Estás preciosa. La voz la asustó, provenía del fondo del salón. Su marido la observaba en silencio, y suavemente se acercó a ella, contempló su imagen en el viejo espejo y repitió Estás preciosa, ella se volvió sintiendo repugnancia pero dejó que la mirara.
Esta noche iremos a ese famoso concierto que tanto esperas y, estoy seguro de que serás el centro de todas las miradas. Ella sintió que la náusea se apoderaba de sus entrañas y quiso desaparecer. Sin mediar palabra se giró con violencia y contempló con absoluta desesperación su cuerpo en descomposición. Vió como los años implacables la alejaban más y más de su objetivo, descubrió las manchas en su piel de anciana, su cabello sin brillo era solo un espejismo dentro de aquel miserable engendro que había ido creando, su olor, se confundía con la naftalina que por años había guardado aquel espantoso abrigo, ya sin brillo y que como ella pertenecieron a aquel pasado esplendoroso de fiestas y lujos que la rodearon cuando niña.

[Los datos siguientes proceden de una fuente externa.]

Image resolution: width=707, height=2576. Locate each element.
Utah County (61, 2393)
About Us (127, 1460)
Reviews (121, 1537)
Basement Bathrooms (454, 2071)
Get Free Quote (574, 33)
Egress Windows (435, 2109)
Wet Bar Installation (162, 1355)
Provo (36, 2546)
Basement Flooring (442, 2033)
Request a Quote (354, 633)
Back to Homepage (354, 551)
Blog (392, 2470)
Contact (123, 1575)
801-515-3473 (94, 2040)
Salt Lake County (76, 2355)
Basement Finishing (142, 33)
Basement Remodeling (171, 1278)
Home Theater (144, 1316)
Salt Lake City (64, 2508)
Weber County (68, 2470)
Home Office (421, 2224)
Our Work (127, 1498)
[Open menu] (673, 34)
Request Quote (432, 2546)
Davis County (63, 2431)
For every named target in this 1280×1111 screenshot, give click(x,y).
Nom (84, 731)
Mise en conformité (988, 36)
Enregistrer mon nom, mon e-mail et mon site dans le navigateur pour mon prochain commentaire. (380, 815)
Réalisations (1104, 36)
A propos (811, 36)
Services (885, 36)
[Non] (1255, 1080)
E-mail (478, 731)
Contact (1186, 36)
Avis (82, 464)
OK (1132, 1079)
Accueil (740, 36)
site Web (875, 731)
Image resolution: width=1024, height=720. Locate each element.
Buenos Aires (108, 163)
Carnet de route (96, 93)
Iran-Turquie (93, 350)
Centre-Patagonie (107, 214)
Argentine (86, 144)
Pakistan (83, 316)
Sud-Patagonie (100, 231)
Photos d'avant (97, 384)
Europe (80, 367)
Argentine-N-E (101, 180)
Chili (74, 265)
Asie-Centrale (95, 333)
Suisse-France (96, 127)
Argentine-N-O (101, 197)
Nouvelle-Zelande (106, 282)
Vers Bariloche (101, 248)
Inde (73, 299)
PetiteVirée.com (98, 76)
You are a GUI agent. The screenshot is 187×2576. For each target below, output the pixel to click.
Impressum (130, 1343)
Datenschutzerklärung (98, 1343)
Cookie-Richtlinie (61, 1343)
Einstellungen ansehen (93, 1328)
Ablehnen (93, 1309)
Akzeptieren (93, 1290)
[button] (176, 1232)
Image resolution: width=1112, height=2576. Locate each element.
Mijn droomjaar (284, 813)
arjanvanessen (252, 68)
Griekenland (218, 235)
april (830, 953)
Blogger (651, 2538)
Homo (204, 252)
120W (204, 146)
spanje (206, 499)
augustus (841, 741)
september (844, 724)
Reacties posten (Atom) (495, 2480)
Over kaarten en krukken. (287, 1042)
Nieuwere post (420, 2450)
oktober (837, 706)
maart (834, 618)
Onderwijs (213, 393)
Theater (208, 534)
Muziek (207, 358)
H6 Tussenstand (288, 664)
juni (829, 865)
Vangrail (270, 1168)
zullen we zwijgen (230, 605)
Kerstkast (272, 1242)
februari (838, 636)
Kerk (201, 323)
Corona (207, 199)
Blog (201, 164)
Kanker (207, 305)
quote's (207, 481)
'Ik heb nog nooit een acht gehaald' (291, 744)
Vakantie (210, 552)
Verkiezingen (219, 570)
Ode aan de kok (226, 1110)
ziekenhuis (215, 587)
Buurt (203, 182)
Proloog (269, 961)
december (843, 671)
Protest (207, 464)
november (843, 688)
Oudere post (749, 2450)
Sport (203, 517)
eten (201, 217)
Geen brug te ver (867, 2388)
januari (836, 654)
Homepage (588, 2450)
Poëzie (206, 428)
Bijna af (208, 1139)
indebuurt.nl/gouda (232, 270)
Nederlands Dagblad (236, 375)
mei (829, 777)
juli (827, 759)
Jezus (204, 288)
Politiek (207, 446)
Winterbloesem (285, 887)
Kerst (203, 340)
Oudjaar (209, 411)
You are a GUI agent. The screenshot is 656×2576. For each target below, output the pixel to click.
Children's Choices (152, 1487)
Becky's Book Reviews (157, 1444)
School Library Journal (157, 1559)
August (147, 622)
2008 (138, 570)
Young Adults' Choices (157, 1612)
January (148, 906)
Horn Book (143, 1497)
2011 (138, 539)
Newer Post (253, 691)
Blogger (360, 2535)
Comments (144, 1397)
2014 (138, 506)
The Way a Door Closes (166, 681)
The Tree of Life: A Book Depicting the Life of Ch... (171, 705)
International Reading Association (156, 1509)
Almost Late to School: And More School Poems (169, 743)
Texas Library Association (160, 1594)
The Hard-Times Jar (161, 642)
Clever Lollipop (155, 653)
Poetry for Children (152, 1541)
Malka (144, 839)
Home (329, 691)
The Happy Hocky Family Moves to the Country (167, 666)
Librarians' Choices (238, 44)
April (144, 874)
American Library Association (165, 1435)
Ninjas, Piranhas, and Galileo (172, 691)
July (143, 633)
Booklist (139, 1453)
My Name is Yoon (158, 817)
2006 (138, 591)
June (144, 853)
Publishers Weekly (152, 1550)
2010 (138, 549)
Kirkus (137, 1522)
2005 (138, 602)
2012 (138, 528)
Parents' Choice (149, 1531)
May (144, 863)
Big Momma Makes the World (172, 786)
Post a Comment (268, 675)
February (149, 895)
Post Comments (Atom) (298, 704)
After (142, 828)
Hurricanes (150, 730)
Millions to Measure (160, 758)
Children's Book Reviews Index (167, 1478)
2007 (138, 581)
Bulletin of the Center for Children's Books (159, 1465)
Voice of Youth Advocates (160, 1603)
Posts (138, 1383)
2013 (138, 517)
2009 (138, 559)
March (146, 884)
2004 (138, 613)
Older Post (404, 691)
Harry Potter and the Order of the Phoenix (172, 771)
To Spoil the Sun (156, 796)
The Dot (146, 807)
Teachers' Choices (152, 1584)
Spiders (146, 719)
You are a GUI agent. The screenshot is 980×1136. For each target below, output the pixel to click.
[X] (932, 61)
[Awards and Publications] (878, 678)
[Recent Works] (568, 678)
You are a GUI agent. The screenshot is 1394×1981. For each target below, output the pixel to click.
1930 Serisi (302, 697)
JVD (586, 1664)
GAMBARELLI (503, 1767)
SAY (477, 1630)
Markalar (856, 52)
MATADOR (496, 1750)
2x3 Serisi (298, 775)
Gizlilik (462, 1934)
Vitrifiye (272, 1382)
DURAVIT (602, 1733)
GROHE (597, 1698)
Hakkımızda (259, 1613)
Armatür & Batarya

Él se alejó asustado, impotente, supo que no podía seguir engañándose a sí mismo, supo que ya nada se podría hacer por ella, tantas veces la amó por su bondad y la sufrió en su desdicha de no querer ser ella. Sintió pánico al escuchar el golpe contra el viejo espejo, pero esta vez no hizo nada por impedirlo, tenía demasiadas llagas en su cuerpo mutilado, sintió el calor de la sangre en sus manos y al fin se sintió liberado del esperpento que tantas veces y con dolor había visto reflejado en el viejo espejo.